Родерик мгновенно сделал стойку.
- И каково это - работать с ним? - спросил он.
- Это нечестно! - запротестовал я.
Родерик с Конрадом не обратили на это ни малейшего внимания. Конрад поджал губы, напустил на себя важный вид и принялся перечислять, загибая пальцы:
- Терпеливый, энергичный, профессиональный, пунктуальный пуританин. - И театрально прошептал, обращаясь ко мне: - Ну как?
- Фигляр! - вполголоса ответил я.
Родерик, естественно, вцепился в последнюю характеристику.
- Что вы имеете в виду, говоря "пуританин"?
Конрад от души развлекался:
- Все его партнерши жалуются, что он целуется умело, но не от души.
Я прямо видел, как Родерик лихорадочно сочиняет заголовок. Глаза у него блестели.

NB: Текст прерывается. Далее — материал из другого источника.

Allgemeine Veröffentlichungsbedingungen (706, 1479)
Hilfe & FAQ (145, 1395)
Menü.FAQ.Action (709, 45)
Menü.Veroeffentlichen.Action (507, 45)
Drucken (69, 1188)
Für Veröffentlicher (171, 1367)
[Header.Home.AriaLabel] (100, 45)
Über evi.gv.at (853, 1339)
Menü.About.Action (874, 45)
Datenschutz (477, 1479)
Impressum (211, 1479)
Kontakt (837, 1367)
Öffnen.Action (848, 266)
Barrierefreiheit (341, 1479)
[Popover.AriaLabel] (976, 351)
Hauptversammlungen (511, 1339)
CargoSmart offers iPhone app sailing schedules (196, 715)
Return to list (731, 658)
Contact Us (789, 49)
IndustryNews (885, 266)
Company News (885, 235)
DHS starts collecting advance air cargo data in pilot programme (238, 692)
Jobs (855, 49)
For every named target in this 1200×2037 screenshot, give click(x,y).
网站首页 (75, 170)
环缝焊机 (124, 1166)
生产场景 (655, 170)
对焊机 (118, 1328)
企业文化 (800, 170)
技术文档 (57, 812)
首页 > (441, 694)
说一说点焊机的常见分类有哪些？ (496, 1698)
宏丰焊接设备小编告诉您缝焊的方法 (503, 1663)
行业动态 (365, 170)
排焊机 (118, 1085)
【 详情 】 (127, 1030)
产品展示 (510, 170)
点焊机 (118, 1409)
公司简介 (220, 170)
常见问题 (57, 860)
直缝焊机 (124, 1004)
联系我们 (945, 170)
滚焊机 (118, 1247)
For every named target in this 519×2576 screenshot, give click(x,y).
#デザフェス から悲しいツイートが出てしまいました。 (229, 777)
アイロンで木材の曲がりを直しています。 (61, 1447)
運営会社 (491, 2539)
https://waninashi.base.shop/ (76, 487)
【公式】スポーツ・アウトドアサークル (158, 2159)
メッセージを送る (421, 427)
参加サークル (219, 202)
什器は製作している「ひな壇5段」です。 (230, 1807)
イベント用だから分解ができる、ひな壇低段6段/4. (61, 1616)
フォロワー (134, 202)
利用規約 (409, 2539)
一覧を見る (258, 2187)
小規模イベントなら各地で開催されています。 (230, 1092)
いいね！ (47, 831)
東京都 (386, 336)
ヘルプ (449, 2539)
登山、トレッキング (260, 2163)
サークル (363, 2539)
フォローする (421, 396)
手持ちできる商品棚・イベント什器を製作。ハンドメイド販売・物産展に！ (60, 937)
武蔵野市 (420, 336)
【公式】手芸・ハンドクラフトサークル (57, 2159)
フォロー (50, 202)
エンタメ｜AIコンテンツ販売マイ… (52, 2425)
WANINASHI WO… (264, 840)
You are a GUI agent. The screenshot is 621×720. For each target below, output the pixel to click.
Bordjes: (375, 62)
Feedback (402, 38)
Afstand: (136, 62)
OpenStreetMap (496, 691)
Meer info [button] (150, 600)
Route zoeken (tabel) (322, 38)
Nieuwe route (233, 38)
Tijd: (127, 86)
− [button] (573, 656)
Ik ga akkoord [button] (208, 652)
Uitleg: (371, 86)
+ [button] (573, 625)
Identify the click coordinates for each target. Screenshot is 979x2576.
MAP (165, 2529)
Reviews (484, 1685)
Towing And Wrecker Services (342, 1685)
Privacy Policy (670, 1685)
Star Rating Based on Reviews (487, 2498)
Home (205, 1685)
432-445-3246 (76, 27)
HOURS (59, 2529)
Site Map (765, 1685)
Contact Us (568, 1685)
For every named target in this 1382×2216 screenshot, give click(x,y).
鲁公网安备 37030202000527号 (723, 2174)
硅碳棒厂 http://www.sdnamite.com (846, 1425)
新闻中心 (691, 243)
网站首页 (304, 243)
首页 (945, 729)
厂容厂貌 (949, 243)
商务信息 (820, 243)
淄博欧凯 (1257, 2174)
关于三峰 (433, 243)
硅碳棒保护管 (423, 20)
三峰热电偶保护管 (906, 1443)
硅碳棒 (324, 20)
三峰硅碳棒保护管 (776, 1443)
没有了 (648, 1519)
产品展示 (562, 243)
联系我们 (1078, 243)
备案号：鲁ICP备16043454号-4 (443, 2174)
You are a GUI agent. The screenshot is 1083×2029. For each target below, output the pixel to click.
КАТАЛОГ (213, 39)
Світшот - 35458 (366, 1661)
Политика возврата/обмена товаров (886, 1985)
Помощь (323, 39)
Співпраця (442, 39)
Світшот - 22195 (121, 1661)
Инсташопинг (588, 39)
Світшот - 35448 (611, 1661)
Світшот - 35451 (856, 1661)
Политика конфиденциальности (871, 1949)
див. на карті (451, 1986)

- Моим сыновьям это не нравится, - сказал я.
- Что?
- Когда старший увидел в кино, как я целую какую-то чужую тетю, он со мной неделю не разговаривал.
Все рассмеялись.
Но тогда это было совсем не смешно. Кроме того, что Питер перестал со мной разговаривать, он начал снова мочиться в постель - это в пять-то лет! - и постоянно плакал. Детский психиатр нам сказал, что это все оттого, что мальчик чувствует себя неуверенно: ему кажется, что весь его мир готов развалиться, потому что папа целуется с чужими тетями и ссорится с мамой. Это было вскоре после того случая с Либби, и мы беспокоились, не может ли и это быть причиной. Хотя мы никогда не говорили ему, что Либби заболела из-за того, что он ее уронил. И не собирались. Нельзя взваливать на ребенка такой груз. Это бессмысленное, ненужное ощущение собственной вины может навсегда искалечить его душу.
- Ну и что вы предприняли? - сочувственно спросила девушка.
- Сводил его на несколько старых добрых фильмов ужасов.
- Ага, - подтвердил Конрад.
Примчался трусцой Клиффорд Венкинс, который снова куда-то убегал. В морщинах у него на лбу по-прежнему блестели бисеринки пота. Я мельком подумал, что же с ним будет летом.
Он торжествующе сунул мне в руки микрофон-прищепку.
Провод от микрофона тянулся в угол, где стояла записывающая аппаратура.
- Ну вот… э-э… мы готовы… в смысле, все сделано. - Он в беспричинном замешательстве перевел взгляд на девушку. - Начинайте, дорогая Катя. Я думаю… э-э… все готово.
Я посмотрел на Конрада и сказал:
- Знаешь, вчера на скачках я выучил одно слово на африкаанс. Можешь сделать это, пока я буду записывать интервью?
- Что именно? - с подозрением спросил Конрад.
- Voetsek, - небрежно сказал я.
Все вежливо сделали вид, что не расслышали. "Voetsek" значит примерно "Иди на…" - ну, короче, вы поняли.
Когда Конраду объяснили, он снова забулькал, давясь смехом.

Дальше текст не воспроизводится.